** YOUR INSTRUCTIONS **
The entries below must be retyped in full. Keep every word the same.
╭─ DATA EXTRACTS
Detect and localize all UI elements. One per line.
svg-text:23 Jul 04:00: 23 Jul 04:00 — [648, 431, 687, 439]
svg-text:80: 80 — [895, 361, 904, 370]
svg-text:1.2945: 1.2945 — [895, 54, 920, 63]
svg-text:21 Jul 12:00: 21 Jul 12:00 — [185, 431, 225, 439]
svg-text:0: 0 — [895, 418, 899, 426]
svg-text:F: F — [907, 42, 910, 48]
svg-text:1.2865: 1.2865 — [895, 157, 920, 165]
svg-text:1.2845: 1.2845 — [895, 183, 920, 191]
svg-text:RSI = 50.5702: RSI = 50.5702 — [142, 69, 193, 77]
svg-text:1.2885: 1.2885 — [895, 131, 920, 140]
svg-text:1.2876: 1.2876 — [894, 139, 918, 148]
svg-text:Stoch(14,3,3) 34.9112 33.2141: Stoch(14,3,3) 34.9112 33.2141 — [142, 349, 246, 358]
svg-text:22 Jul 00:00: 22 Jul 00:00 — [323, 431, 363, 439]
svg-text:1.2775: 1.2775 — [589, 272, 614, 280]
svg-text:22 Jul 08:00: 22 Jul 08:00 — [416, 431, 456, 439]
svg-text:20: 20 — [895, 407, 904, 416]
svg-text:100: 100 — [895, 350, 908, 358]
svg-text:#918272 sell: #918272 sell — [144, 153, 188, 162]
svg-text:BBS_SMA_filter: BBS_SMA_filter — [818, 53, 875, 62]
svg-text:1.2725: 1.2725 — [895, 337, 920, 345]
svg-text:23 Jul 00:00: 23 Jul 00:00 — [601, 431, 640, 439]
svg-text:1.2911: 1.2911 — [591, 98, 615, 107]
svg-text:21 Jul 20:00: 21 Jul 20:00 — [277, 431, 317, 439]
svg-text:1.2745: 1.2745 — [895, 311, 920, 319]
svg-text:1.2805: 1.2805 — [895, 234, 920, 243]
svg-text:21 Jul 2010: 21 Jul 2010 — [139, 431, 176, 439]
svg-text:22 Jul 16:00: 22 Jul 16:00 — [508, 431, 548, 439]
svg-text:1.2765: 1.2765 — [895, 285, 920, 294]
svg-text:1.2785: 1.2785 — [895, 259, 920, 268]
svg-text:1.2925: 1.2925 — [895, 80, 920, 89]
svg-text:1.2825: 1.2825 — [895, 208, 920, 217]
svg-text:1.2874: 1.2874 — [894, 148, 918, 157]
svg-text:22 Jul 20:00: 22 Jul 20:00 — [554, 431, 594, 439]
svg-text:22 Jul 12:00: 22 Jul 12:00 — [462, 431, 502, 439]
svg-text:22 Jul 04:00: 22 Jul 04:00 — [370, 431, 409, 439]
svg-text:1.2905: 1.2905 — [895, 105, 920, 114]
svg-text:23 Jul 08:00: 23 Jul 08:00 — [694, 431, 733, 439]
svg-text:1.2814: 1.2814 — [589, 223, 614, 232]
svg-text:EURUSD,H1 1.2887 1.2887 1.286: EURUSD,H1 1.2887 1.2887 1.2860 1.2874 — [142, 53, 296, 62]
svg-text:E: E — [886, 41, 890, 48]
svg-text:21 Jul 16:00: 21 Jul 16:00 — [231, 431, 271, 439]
╰─
** SOLVED PROBLEM **
Detect and localize all UI elements. One per line.
svg-text:23 Jul 04:00: 23 Jul 04:00 — [648, 431, 687, 439]
svg-text:80: 80 — [895, 361, 904, 370]
svg-text:1.2945: 1.2945 — [895, 54, 920, 63]
svg-text:21 Jul 12:00: 21 Jul 12:00 — [185, 431, 225, 439]
svg-text:0: 0 — [895, 418, 899, 426]
svg-text:F: F — [907, 42, 910, 48]
svg-text:1.2865: 1.2865 — [895, 157, 920, 165]
svg-text:1.2845: 1.2845 — [895, 183, 920, 191]
svg-text:RSI = 50.5702: RSI = 50.5702 — [142, 69, 193, 77]
svg-text:1.2885: 1.2885 — [895, 131, 920, 140]
svg-text:1.2876: 1.2876 — [894, 139, 918, 148]
svg-text:Stoch(14,3,3) 34.9112 33.2141: Stoch(14,3,3) 34.9112 33.2141 — [142, 349, 246, 358]
svg-text:22 Jul 00:00: 22 Jul 00:00 — [323, 431, 363, 439]
svg-text:1.2775: 1.2775 — [589, 272, 614, 280]
svg-text:22 Jul 08:00: 22 Jul 08:00 — [416, 431, 456, 439]
svg-text:20: 20 — [895, 407, 904, 416]
svg-text:100: 100 — [895, 350, 908, 358]
svg-text:#918272 sell: #918272 sell — [144, 153, 188, 162]
svg-text:BBS_SMA_filter: BBS_SMA_filter — [818, 53, 875, 62]
svg-text:1.2725: 1.2725 — [895, 337, 920, 345]
svg-text:23 Jul 00:00: 23 Jul 00:00 — [601, 431, 640, 439]
svg-text:1.2911: 1.2911 — [591, 98, 615, 107]
svg-text:21 Jul 20:00: 21 Jul 20:00 — [277, 431, 317, 439]
svg-text:1.2745: 1.2745 — [895, 311, 920, 319]
svg-text:1.2805: 1.2805 — [895, 234, 920, 243]
svg-text:21 Jul 2010: 21 Jul 2010 — [139, 431, 176, 439]
svg-text:22 Jul 16:00: 22 Jul 16:00 — [508, 431, 548, 439]
svg-text:1.2765: 1.2765 — [895, 285, 920, 294]
svg-text:1.2785: 1.2785 — [895, 259, 920, 268]
svg-text:1.2925: 1.2925 — [895, 80, 920, 89]
svg-text:1.2825: 1.2825 — [895, 208, 920, 217]
svg-text:1.2874: 1.2874 — [894, 148, 918, 157]
svg-text:22 Jul 20:00: 22 Jul 20:00 — [554, 431, 594, 439]
svg-text:22 Jul 12:00: 22 Jul 12:00 — [462, 431, 502, 439]
svg-text:22 Jul 04:00: 22 Jul 04:00 — [370, 431, 409, 439]
svg-text:1.2905: 1.2905 — [895, 105, 920, 114]
svg-text:23 Jul 08:00: 23 Jul 08:00 — [694, 431, 733, 439]
svg-text:1.2814: 1.2814 — [589, 223, 614, 232]
svg-text:EURUSD,H1 1.2887 1.2887 1.286: EURUSD,H1 1.2887 1.2887 1.2860 1.2874 — [142, 53, 296, 62]
svg-text:E: E — [886, 41, 890, 48]
svg-text:21 Jul 16:00: 21 Jul 16:00 — [231, 431, 271, 439]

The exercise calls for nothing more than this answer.